**Requirement**
The entries shown here must be retyped in full, with no pictures included.

Entries taken from a collection:
● ● ● ● ●
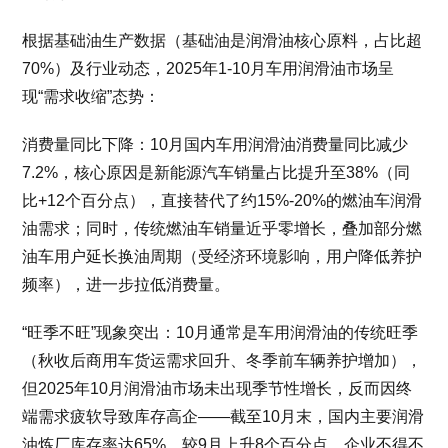
根据基础油生产数据（基础油是润滑油核心原料，占比超
70%）及行业动态，2025年1-10月车用润滑油市场呈
现“需求收缩”态势：
消费量同比下降：10月国内车用润滑油消费量同比减少
7.2%，核心原因是新能源汽车销量占比提升至38%（同
比+12个百分点），直接替代了约15%-20%的燃油车润滑
油需求；同时，传统燃油车销量近乎零增长，叠加部分燃
油车用户延长换油周期（受经济环境影响，用户降低养护
频率），进一步拉低消费量。
“旺季不旺”现象突出：10月通常是车用润滑油的传统旺季
（秋收后商用车货运需求回升、冬季前车辆养护增加），
但2025年10月润滑油市场未出现季节性增长，反而因终
端需求疲软导致库存高企——截至10月末，国内主要润滑
油炼厂库存率达65%，较9月上升8个百分点，企业不得不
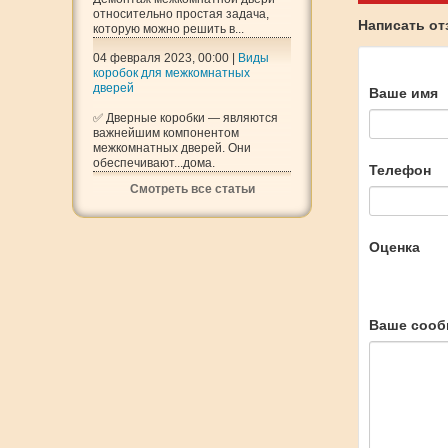
относительно простая задача,
Написать о
которую можно решить в...
04 февраля 2023, 00:00 |
Виды
коробок для межкомнатных
дверей
Ваше имя
✅ Дверные коробки — являются
важнейшим компонентом
межкомнатных дверей. Они
обеспечивают...дома.
Телефон
Смотреть все статьи
Оценка
Ваше сооб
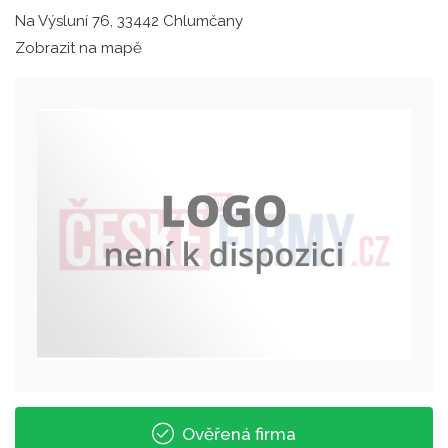
Na Výsluní 76, 33442 Chlumčany
Zobrazit na mapě
Ověřená firma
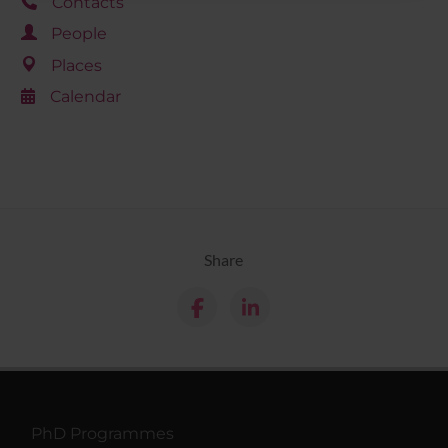
Contacts
raccolto dal tuo utilizzo dei loro servizi.
People
Places
Calendar
Share
PhD Programmes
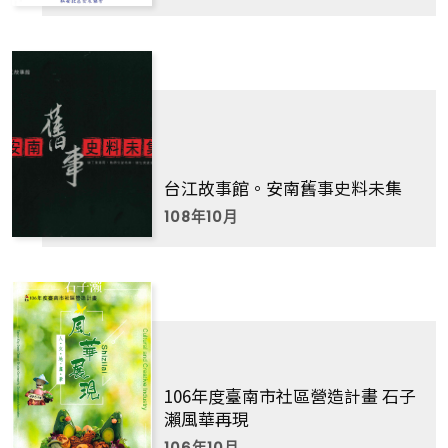
台江故事館。安南舊事史料未集
108年10月
106年度臺南市社區營造計畫 石子
瀨風華再現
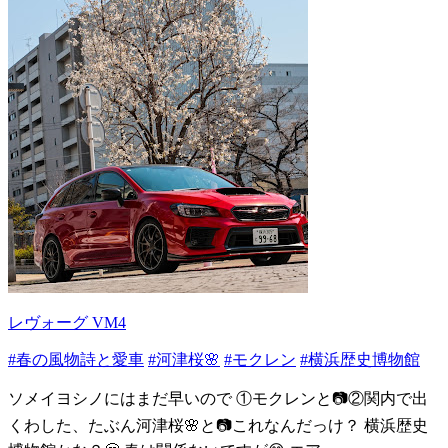
レヴォーグ VM4
#春の風物詩と愛車
#河津桜🌸
#モクレン
#横浜歴史博物館
ソメイヨシノにはまだ早いので ①モクレンと📷️②関内で出
くわした、たぶん河津桜🌸と📷️これなんだっけ？ 横浜歴史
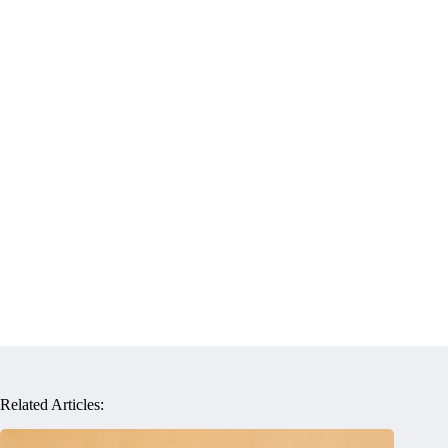
Related Articles:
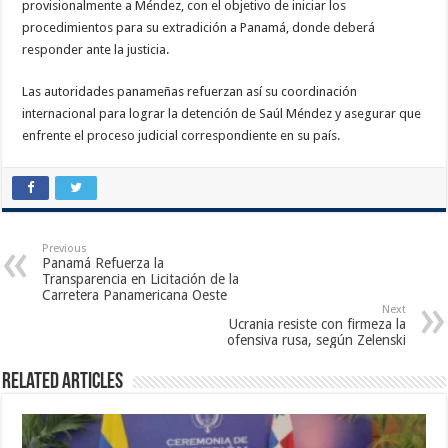
provisionalmente a Méndez, con el objetivo de iniciar los
procedimientos para su extradición a Panamá, donde deberá
responder ante la justicia.
Las autoridades panameñas refuerzan así su coordinación
internacional para lograr la detención de Saúl Méndez y asegurar que
enfrente el proceso judicial correspondiente en su país.
Previous
Panamá Refuerza la
Transparencia en Licitación de la
Carretera Panamericana Oeste
Next
Ucrania resiste con firmeza la
ofensiva rusa, según Zelenski
Related Articles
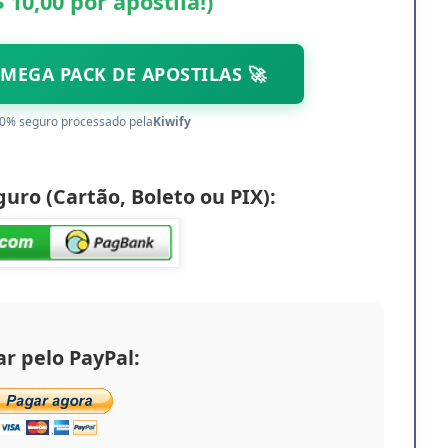
 10,00 por apostila!)
MEGA PACK DE APOSTILAS 🚀
0% seguro processado pela
Kiwify
uro (Cartão, Boleto ou PIX):
r pelo PayPal:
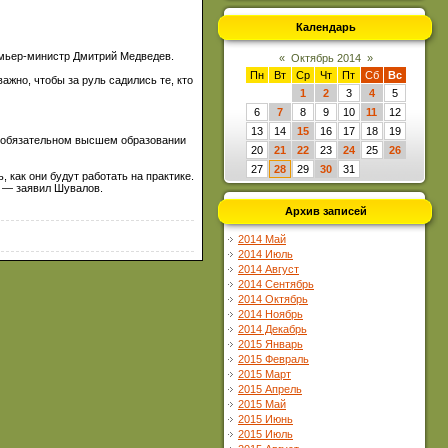
Календарь
емьер-министр Дмитрий Медведев.
«
Октябрь 2014
»
Пн
Вт
Ср
Чт
Пт
Сб
Вс
ажно, чтобы за руль садились те, кто
1
2
3
4
5
6
7
8
9
10
11
12
13
14
15
16
17
18
19
об обязательном высшем образовании
20
21
22
23
24
25
26
27
28
29
30
31
 как они будут работать на практике.
, — заявил Шувалов.
Архив записей
2014 Май
2014 Июль
2014 Август
2014 Сентябрь
2014 Октябрь
2014 Ноябрь
2014 Декабрь
2015 Январь
2015 Февраль
2015 Март
2015 Апрель
2015 Май
2015 Июнь
2015 Июль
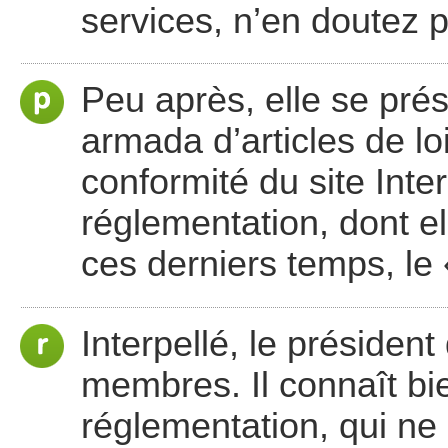
services, n’en doutez p
Peu après, elle se pré
armada d’articles de loi. 
conformité du site Inte
réglementation, dont e
ces derniers temps, l
Interpellé, le président
membres. Il connaît bi
réglementation, qui ne 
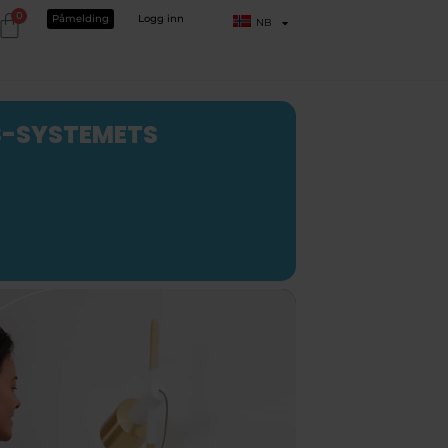
0
Påmelding
Logg inn
NB
S-SYSTEMETS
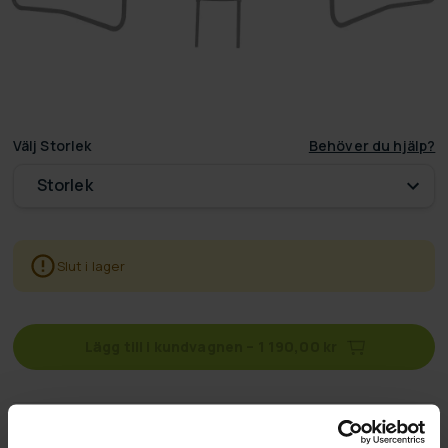
Välj
Storlek
Behöver du hjälp?
Storlek
Slut i lager
Lägg till i kundvagnen
–
1 190,00 kr
Fri frakt
på beställningar över 500 kr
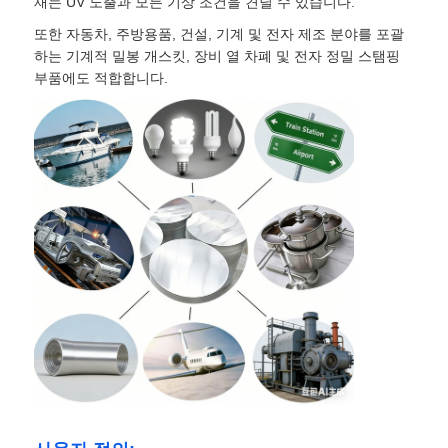
재는 UV 노출과 모든 기상 조건을 견딜 수 있습니다.
또한 자동차, 주방용품, 건설, 기계 및 전자 제조 분야를 포괄
하는 기계적 밀봉 개스킷, 장비 열 차폐 및 전자 정밀 스탬핑
부품에도 적합합니다.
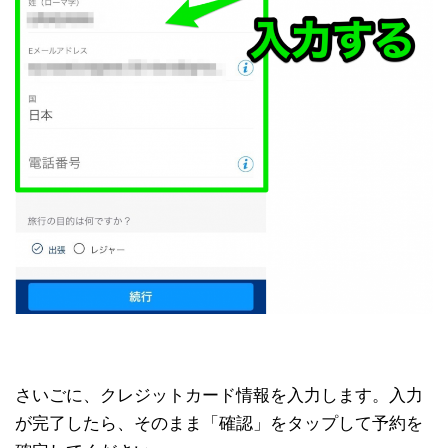
さいごに、クレジットカード情報を入力します。入力
が完了したら、そのまま「確認」をタップして予約を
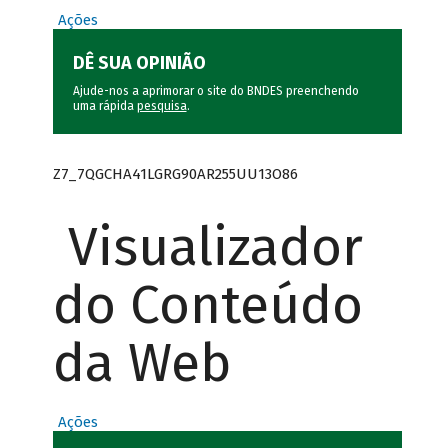
Ações
DÊ SUA OPINIÃO
Ajude-nos a aprimorar o site do BNDES preenchendo
uma rápida
pesquisa
.
Z7_7QGCHA41LGRG90AR255UU13O86
Visualizador
do Conteúdo
da Web
Ações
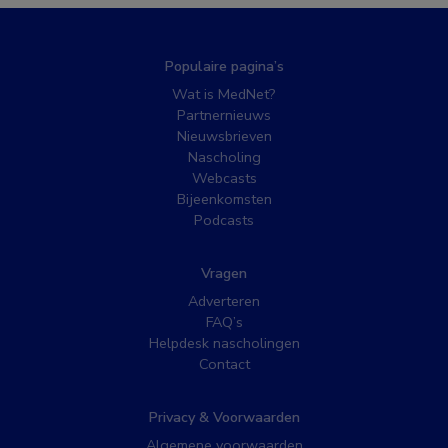
Populaire pagina’s
Wat is MedNet?
Partnernieuws
Nieuwsbrieven
Nascholing
Webcasts
Bijeenkomsten
Podcasts
Vragen
Adverteren
FAQ’s
Helpdesk nascholingen
Contact
Privacy & Voorwaarden
Algemene voorwaarden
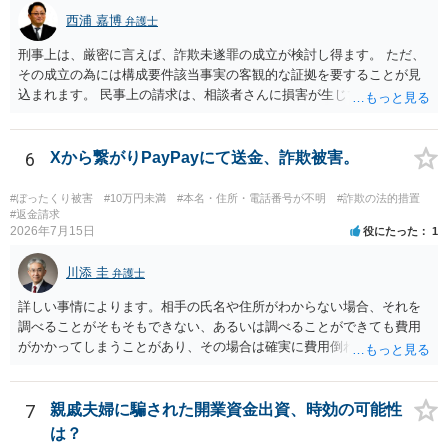
身元の特定、返金の理屈があると判断できるのであれば、まずは交渉
西浦 嘉博
弁護士
からスタートすることになるでしょう。 ご理解のとおり、詐欺である
刑事上は、厳密に言えば、詐欺未遂罪の成立が検討し得ます。 ただ、
ことの立証は簡単ではありません。 刑事事件化が出来るのであれば、
その成立の為には構成要件該当事実の客観的な証拠を要することが見
返金交渉で有利になる可能性がありますが、民事上の詐欺の立証以上
込まれます。 民事上の請求は、相談者さんに損害が生じていない以
に難しいところがあります。 こちらについては、一度、最寄りの警察
上、困難な様に思われます。 より詳細な事項についてお聞きになりた
署に被害相談をするようにしてください。 具体的な見通しに関して
い場合、最寄りの法律事務所での相談を検討ください。 上記、ご参考
は、証拠を拝見する必要があるため、直接弁護士にご相談された方が
ください。
6
Xから繋がりPayPayにて送金、詐欺被害。
良いかと思います。
#ぼったくり被害
#10万円未満
#本名・住所・電話番号が不明
#詐欺の法的措置
#返金請求
2026年7月15日
役にたった
1
川添 圭
弁護士
詳しい事情によります。相手の氏名や住所がわからない場合、それを
調べることがそもそもできない、あるいは調べることができても費用
がかかってしまうことがあり、その場合は確実に費用倒れになりそう
です（調査費用は相手に請求できないのが原則だからです）。
7
親戚夫婦に騙された開業資金出資、時効の可能性
は？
● ● ● ● ●
**Task result**
根据基础油生产数据（基础油是润滑油核心原料，占比超
70%）及行业动态，2025年1-10月车用润滑油市场呈
现“需求收缩”态势：
消费量同比下降：10月国内车用润滑油消费量同比减少
7.2%，核心原因是新能源汽车销量占比提升至38%（同
比+12个百分点），直接替代了约15%-20%的燃油车润滑
油需求；同时，传统燃油车销量近乎零增长，叠加部分燃
油车用户延长换油周期（受经济环境影响，用户降低养护
频率），进一步拉低消费量。
“旺季不旺”现象突出：10月通常是车用润滑油的传统旺季
（秋收后商用车货运需求回升、冬季前车辆养护增加），
但2025年10月润滑油市场未出现季节性增长，反而因终
端需求疲软导致库存高企——截至10月末，国内主要润滑
油炼厂库存率达65%，较9月上升8个百分点，企业不得不
относительно простая задача,
Написать о
которую можно решить в...
04 февраля 2023, 00:00 |
Виды
коробок для межкомнатных
дверей
Ваше имя
✅ Дверные коробки — являются
важнейшим компонентом
межкомнатных дверей. Они
обеспечивают...дома.
Телефон
Смотреть все статьи
Оценка
Ваше сооб
Na Výsluní 76, 33442 Chlumčany
Zobrazit na mapě
Ověřená firma
Contacts
raccolto dal tuo utilizzo dei loro servizi.
People
Places
Calendar
Share
PhD Programmes
台江故事館。安南舊事史料未集
108年10月
106年度臺南市社區營造計畫 石子
瀨風華再現
レヴォーグ VM4
#春の風物詩と愛車
#河津桜🌸
#モクレン
#横浜歴史博物館
ソメイヨシノにはまだ早いので ①モクレンと📷️②関内で出
くわした、たぶん河津桜🌸と📷️これなんだっけ？ 横浜歴史
Related Articles:
provisionalmente a Méndez, con el objetivo de iniciar los
procedimientos para su extradición a Panamá, donde deberá
responder ante la justicia.
Las autoridades panameñas refuerzan así su coordinación
internacional para lograr la detención de Saúl Méndez y asegurar que
enfrente el proceso judicial correspondiente en su país.
Previous
Panamá Refuerza la
Transparencia en Licitación de la
Carretera Panamericana Oeste
Next
Ucrania resiste con firmeza la
ofensiva rusa, según Zelenski
Related Articles
 10,00 por apostila!)
MEGA PACK DE APOSTILAS 🚀
0% seguro processado pela
Kiwify
uro (Cartão, Boleto ou PIX):
r pelo PayPal:
Календарь
емьер-министр Дмитрий Медведев.
«
Октябрь 2014
»
Пн
Вт
Ср
Чт
Пт
Сб
Вс
ажно, чтобы за руль садились те, кто
1
2
3
4
5
6
7
8
9
10
11
12
13
14
15
16
17
18
19
об обязательном высшем образовании
20
21
22
23
24
25
26
27
28
29
30
31
 как они будут работать на практике.
, — заявил Шувалов.
Архив записей
2014 Май
2014 Июль
2014 Август
2014 Сентябрь
2014 Октябрь
2014 Ноябрь
2014 Декабрь
2015 Январь
2015 Февраль
2015 Март
2015 Апрель
2015 Май
2015 Июнь
2015 Июль
services, n’en doutez p
Peu après, elle se pré
armada d’articles de loi. 
conformité du site Inte
réglementation, dont e
ces derniers temps, l
Interpellé, le président
membres. Il connaît bi
réglementation, qui ne 
0
Påmelding
Logg inn
NB
S-SYSTEMETS
Välj
Storlek
Behöver du hjälp?
Storlek
Slut i lager
Lägg till i kundvagnen
–
1 190,00 kr
Fri frakt
på beställningar över 500 kr
재는 UV 노출과 모든 기상 조건을 견딜 수 있습니다.
또한 자동차, 주방용품, 건설, 기계 및 전자 제조 분야를 포괄
하는 기계적 밀봉 개스킷, 장비 열 차폐 및 전자 정밀 스탬핑
부품에도 적합합니다.
さいごに、クレジットカード情報を入力します。入力
が完了したら、そのまま「確認」をタップして予約を
Ações
DÊ SUA OPINIÃO
Ajude-nos a aprimorar o site do BNDES preenchendo
uma rápida
pesquisa
.
Z7_7QGCHA41LGRG90AR255UU13O86
Visualizador
do Conteúdo
da Web
Ações
Populaire pagina’s
Wat is MedNet?
Partnernieuws
Nieuwsbrieven
Nascholing
Webcasts
Bijeenkomsten
Podcasts
Vragen
Adverteren
FAQ’s
Helpdesk nascholingen
Contact
Privacy & Voorwaarden
Algemene voorwaarden
身元の特定、返金の理屈があると判断できるのであれば、まずは交渉
西浦 嘉博
弁護士
からスタートすることになるでしょう。 ご理解のとおり、詐欺である
刑事上は、厳密に言えば、詐欺未遂罪の成立が検討し得ます。 ただ、
ことの立証は簡単ではありません。 刑事事件化が出来るのであれば、
その成立の為には構成要件該当事実の客観的な証拠を要することが見
返金交渉で有利になる可能性がありますが、民事上の詐欺の立証以上
込まれます。 民事上の請求は、相談者さんに損害が生じていない以
に難しいところがあります。 こちらについては、一度、最寄りの警察
上、困難な様に思われます。 より詳細な事項についてお聞きになりた
署に被害相談をするようにしてください。 具体的な見通しに関して
い場合、最寄りの法律事務所での相談を検討ください。 上記、ご参考
は、証拠を拝見する必要があるため、直接弁護士にご相談された方が
ください。
6
Xから繋がりPayPayにて送金、詐欺被害。
良いかと思います。
#ぼったくり被害
#10万円未満
#本名・住所・電話番号が不明
#詐欺の法的措置
#返金請求
2026年7月15日
役にたった
1
川添 圭
弁護士
詳しい事情によります。相手の氏名や住所がわからない場合、それを
調べることがそもそもできない、あるいは調べることができても費用
がかかってしまうことがあり、その場合は確実に費用倒れになりそう
です（調査費用は相手に請求できないのが原則だからです）。
7
親戚夫婦に騙された開業資金出資、時効の可能性
は？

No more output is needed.